The lesson? No single model is universally “best”. Success depends on aligning risk allocation with capability, embedding clear performance incentives, and designing procurement pathways that are both competitive and efficient.
The power of getting risk right
Optimal risk allocation is at the heart of successful procurement. Assigning risks to the party best placed to manage them is essential, but it requires nuance. Poorly balanced frameworks can drive up costs, deter innovation, or leave communities exposed. Done well, risk allocation considers:
whole-of-life costing,
retained risk versus transferred risk, and
the broader benefits that innovation can unlock.
Incentives that drive performance
Equally important are the incentives built into contracts. Measurable and enforceable performance standards , backed by transparent metrics, help maintain trust, align stakeholder interests, and reward innovation. Service obligations that extend across the asset lifecycle ensure that communities benefit from efficiency and high-quality delivery well beyond the construction phase.

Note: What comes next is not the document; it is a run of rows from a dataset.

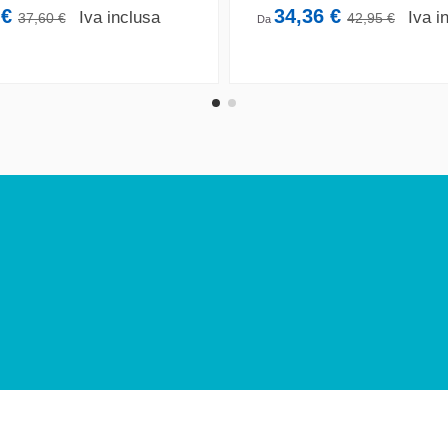
 €
34,36 €
Iva inclusa
Iva i
37,60 €
42,95 €
Da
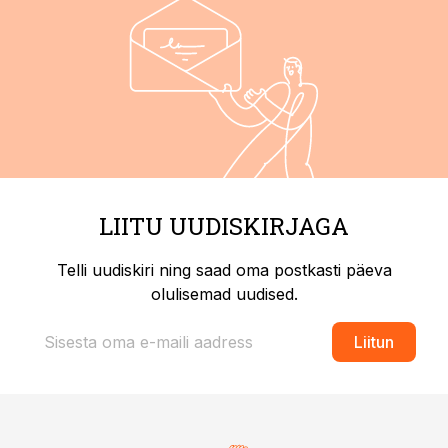
LIITU UUDISKIRJAGA
Telli uudiskiri ning saad oma postkasti päeva
olulisemad uudised.
Liitun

For councils, governments, utilities and industry, the task is clear: plan proactively for water-intensive infrastructure, embed efficiency standards and recycled water use in approvals, invest in innovation that reduces environmental footprints, and engage communities early on water trade-offs.

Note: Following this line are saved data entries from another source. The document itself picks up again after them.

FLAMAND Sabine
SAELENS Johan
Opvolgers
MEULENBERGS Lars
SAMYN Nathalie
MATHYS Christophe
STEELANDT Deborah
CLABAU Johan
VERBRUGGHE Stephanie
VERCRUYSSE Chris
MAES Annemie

Procurement pathways that work
The procurement process itself is as critical as the contracting model chosen. Governments and utilities are increasingly recognising the value of:
Early market engagement to test feasibility and encourage innovation.
Competitive tension to deliver value without unnecessary cost or delay.
Streamlined, transparent processes that give proponents confidence in governance and probity.
Well-sequenced procurement—aligned with jurisdictional requirements and supported by strong communication—creates the conditions for collaboration, innovation, and lasting value.
Lessons from recent projects
Sphere’s advisory experience across major Australian water projects highlights a consistent theme: procurement success is not just about the contract. It is about designing a framework that balances accountability with flexibility, competition with efficiency, and short-term delivery with long-term outcomes.
Our recent case studies showcase how this balance has been achieved in practice, demonstrating the value of tailored procurement frameworks across complex infrastructure projects.
Looking ahead
The water sector’s future will be shaped not by adherence to a single delivery model, but by the ability to apply structured, evidence-based approaches to procurement. Governments and utilities that carefully balance risk, incentives, and process will be best placed to:
attract investment,
foster innovation, and
secure long-term community value.
In short, the opportunity is clear: partner for tomorrow by designing procurement models that deliver enduring outcomes for future generations.